CPDLC exists today and has been in use for a couple of decades: https://en.wikipedia.org/wiki/Controller%E2%80%93pilot_data_...

However, like everything in aviation, progress is slow because aircraft are expensive to buy, can last a long time, and are very expensive to modify.


And security is very important. Bugs in aircraft software can cost lives ( and if you insist on turning everything to money, faulty designs have bankrupted companies (or forced them to stop selling aircraft or to sell themselves to another company)).


Everyone who did all that human factors research at NASA back before glass cockpits were perfected must just see the picture of the two iPads and weep.


/rant The world has collectively decided to become completely deranged about UX and UI. The entire field was typified by terms such as human factors, haptics research, disambiguation and human-machine interface design, ergonomics, accessibility, etc. Then came the iPod age, somewhere between 2003-2007, we decided to chuck it all out. BAM! Web 2.0 has arrived. Engineers were given a cold shoulder as new UX/UI teams started assembling in corporations. All went loose. Internet was getting commercialized and extremely profitable (Gartner's plateau of productivity has arrived after the peak of delusion in 2001). Therein came glorified aestheticians with fancy titles imploring everyone to shift to open office plans. They got rid of borders and frames, negative space became the common driving force to appease the marketing targets for "Luxury" user experiences. You see, just how Louis Vuitton stores have lots of negative space and more people employed than necessary, designers decided that we outta fake the luxury appeal to our UX/UI patterns - here comes minimalism.
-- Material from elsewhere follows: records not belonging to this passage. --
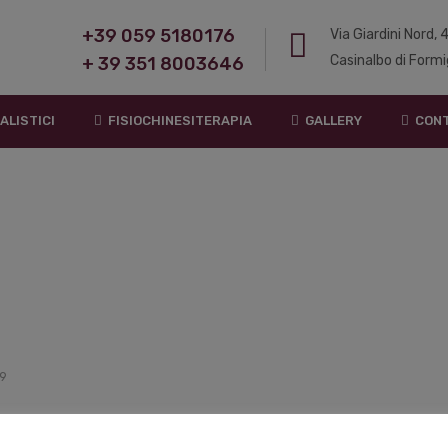
+39 059 5180176
Via Giardini Nord,
Casinalbo di Formi
+ 39 351 8003646
ALISTICI
FISIOCHINESITERAPIA
GALLERY
CONT
9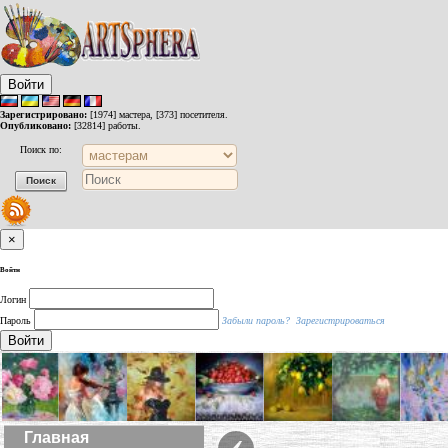
Войти
Зарегистрировано:
[1974] мастера, [373] посетителя.
Опубликовано:
[32814] работы.
Поиск по:
×
Войти
Логин
Пароль
Забыли пароль?
Зарегистрироваться
Войти
‹
Главная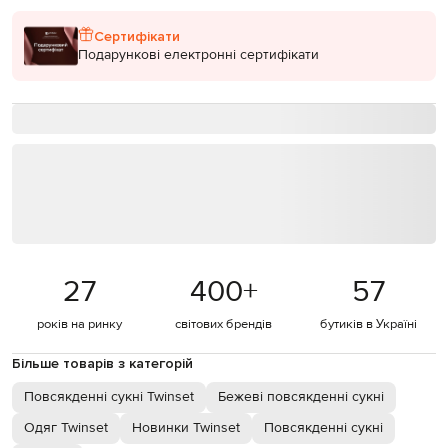
Сертифікати
Подарункові електронні сертифікати
27
400
+
57
років на ринку
світових брендів
бутиків в Україні
Більше товарів з категорій
Повсякденні сукні Twinset
Бежеві повсякденні сукні
Одяг Twinset
Новинки Twinset
Повсякденні сукні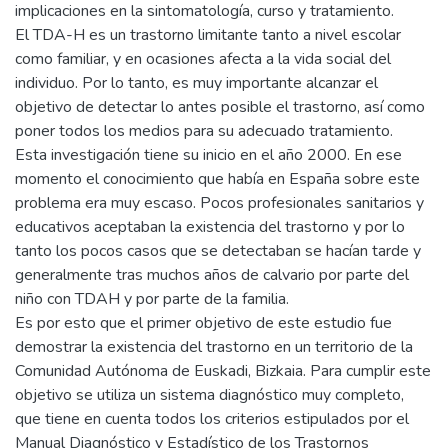
implicaciones en la sintomatología, curso y tratamiento.
El TDA-H es un trastorno limitante tanto a nivel escolar
como familiar, y en ocasiones afecta a la vida social del
individuo. Por lo tanto, es muy importante alcanzar el
objetivo de detectar lo antes posible el trastorno, así como
poner todos los medios para su adecuado tratamiento.
Esta investigación tiene su inicio en el año 2000. En ese
momento el conocimiento que había en España sobre este
problema era muy escaso. Pocos profesionales sanitarios y
educativos aceptaban la existencia del trastorno y por lo
tanto los pocos casos que se detectaban se hacían tarde y
generalmente tras muchos años de calvario por parte del
niño con TDAH y por parte de la familia.
Es por esto que el primer objetivo de este estudio fue
demostrar la existencia del trastorno en un territorio de la
Comunidad Autónoma de Euskadi, Bizkaia. Para cumplir este
objetivo se utiliza un sistema diagnóstico muy completo,
que tiene en cuenta todos los criterios estipulados por el
Manual Diagnóstico y Estadístico de los Trastornos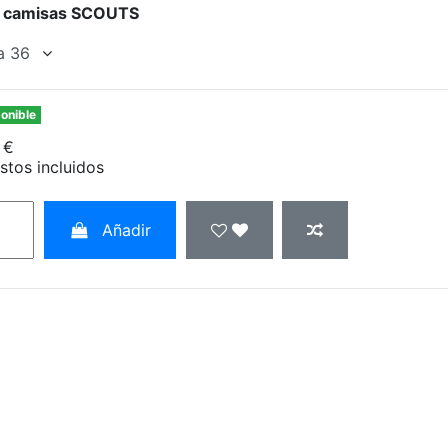
s camisas SCOUTS
onible
 €
stos incluidos
Añadir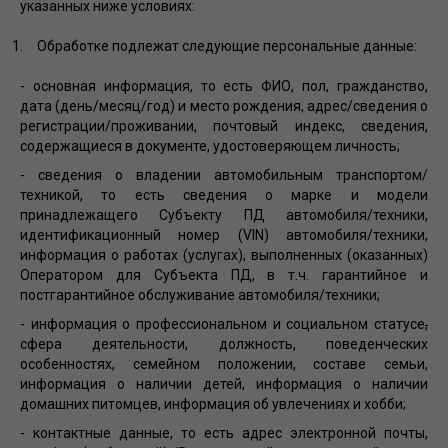
указанных ниже условиях:
Обработке подлежат следующие персональные данные:
- основная информация, то есть ФИО, пол, гражданство,
дата (день/месяц/год) и место рождения, адрес/сведения о
регистрации/проживании, почтовый индекс, сведения,
содержащиеся в документе, удостоверяющем личность;
- сведения о владении автомобильным транспортом/
техникой, то есть сведения о марке и модели
принадлежащего Субъекту ПД автомобиля/техники,
идентификационный номер (VIN) автомобиля/техники,
информация о работах (услугах), выполненных (оказанных)
Оператором для Субъекта ПД, в т.ч. гарантийное и
постгарантийное обслуживание автомобиля/техники;
- информация о профессиональном и социальном статусе
,
сфера деятельности, должность, поведенческих
особенностях, семейном положении, составе семьи,
информация о наличии детей, информация о наличии
домашних питомцев, информация об увлечениях и хобби;
- контактные данные, то есть адрес электронной почты,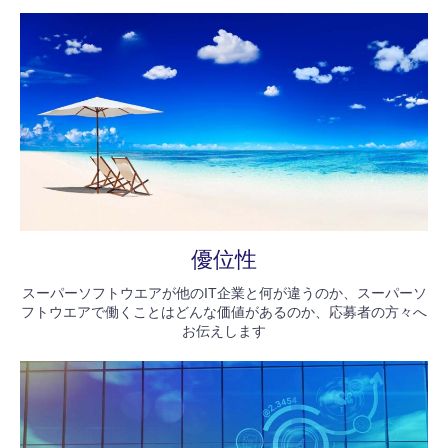
優位性
スーパーソフトウエアが他のIT企業と何が違うのか、スーパーソ
フトウエアで働くことはどんな価値があるのか、応募者の方々へ
お伝えします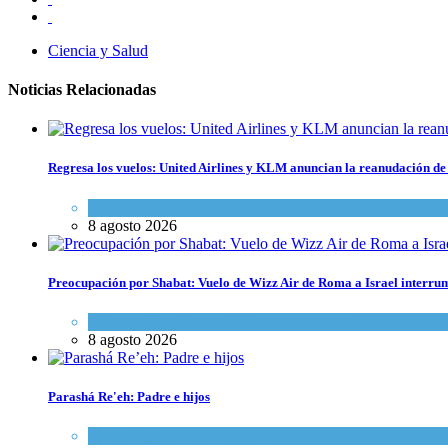
Ciencia y Salud
Noticias Relacionadas
Regresa los vuelos: United Airlines y KLM anuncian la reanudación de 
Economía y Negocios
8 agosto 2026
Preocupación por Shabat: Vuelo de Wizz Air de Roma a Israel interrum
Cultura y Sociedad
,
Israel y Medio Oriente
8 agosto 2026
Parashá Re'eh: Padre e hijos
Espiritualidad
,
Tema del día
The catch all do all luxurification technique for someone with an Adobe Creative Cloud subscription. The whole machine prints money like there is no tomorrow. Hordes and hordes of sheep-like humans consume extra large typography and hamburger menus, massive JS apps were hand crafted with animation libraries to woo the sheep. Touchscreens (for cost reasons) were used to brainwash the customers into thinking its cool while bean counters raked in their bonuses for reducing the COGS by 40%. Look! Get rid of all these knobs, buttons, sliders and encoders - replace it all with this magical touchscreens. Ship broken software and we'll just patch it later. The funny thing is there are many great designers out there, but the market has no place for them.

At this point, if we go to Mars, I'd like to be incharge and a gatekeeper for UX/UI. It is not possible to fix the world as it is here on Earth.


"Hit the moving target" while spaceship shakes about violently.

"Swipe up and hold to eject!" chirps Alexa as we plunge 200 feet in 2 seconds...


I see that picture and think how great it would be to have a more rugged connector to those two iPads. I can imagine that those connectors will need some ruggedizing.


Many planes, even some general aviation planes, can autonomously fly all the way to a safe landing.

The trouble today is that systems can fail, weather can change, and unlike a car you can’t just stop on the side of the road until the issue is fixed.


> "I've come across a number of people over the years who think that modern airplanes, with all their technology and automation, can almost fly themselves. That's simply not true. Automation can lower the workload in some cases. But in other situations, using automation when it is not appropriate can increase one's workload. A pilot has to know how to use a level of automation that is appropriate... whether you're flying by hand or using technology to help, you're ultimately flying the airplane with your mind by developing and maintaining an accurate real-time mental model of your reality... how many different levels of technology do you want to place between your brain and the control surfaces?" -- Sully: My Search for What Really Matters (p. 188)

EDIT: remove unnecessary contextualization



I have 15 hours as a trainee helicopter pilot (non-solo).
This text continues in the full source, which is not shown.